It must be said that another vital part of this journey is also the Veteran community’s embrace of fellow Veterans.
While high-level access gets us interviews, the support of the veteran community, “Veterans Helping Veterans,” helps spread the word in the circles that help us succeed.
Finally, we have committed to premium-quality printing. Unlike traditional, disposable magazines, VCEO features an exceptionally high-quality print and design that users don’t want to discard. Delicate textures and soft-touch paper are small details that help the magazine stand out when held.

Any insights you can share with us about how you built up your social media presence?
Our decision to focus heavily on LinkedIn was a strategic move. As a social media platform that primarily operates as a professional career resource, VCEO’s career transition mission naturally aligns with the platform.
As a Veteran, I was able to take advantage of a year of LinkedIn Premium. This gave me powerful tools for identifying, connecting with, and analyzing our specific target market of transitioning service members, veterans, and the corporate leaders who hire them. We also found that the CEOs we interviewed were most likely to share their feature on LinkedIn, giving us a direct follower boost from the interview subjects’ circles. As a result, LinkedIn became the VCEO’s largest social audience.

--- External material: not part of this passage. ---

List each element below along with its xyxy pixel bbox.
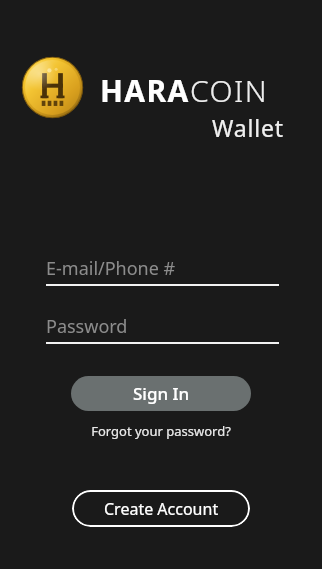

We also quickly learned that effective social media best practices still apply: people crave engaging, digestible content.
This is where video shorts became our breakaway engagement tool. Our core products are print articles, which increase SEO; long-form video-recorded interviews, which add depth to the articles and serve as the primary source for short videos cut from them; and short videos cut from them. Knowing that not everyone has 20-40 minutes to watch an entire piece, shorts allow us to deliver the best highlights from each interview in 20-60 seconds.
To achieve this without dedicating countless hours to manual editing, we began leveraging AI tools, specifically Opus Clips. This tool allowed us to upload a long-form interview and quickly generate 30–50 short, captivating clips. I can then go in and fine-tune the clips, ensuring the messaging and branding are perfect. This use of AI didn’t replace my judgment; it simply saved me countless hours of editing, allowing us to maintain a high-volume content schedule and dramatically increase engagement.
For anyone just beginning to build a social media presence, my best advice is to go where your customers are. Don’t feel obligated to be equally active on every platform and explore new platforms when you can. We prioritized LinkedIn because it’s a professional resource and where our audience is actively seeking career growth; however, we also realized shorts are a natural piece of content for TikTok, where most younger audience members use it.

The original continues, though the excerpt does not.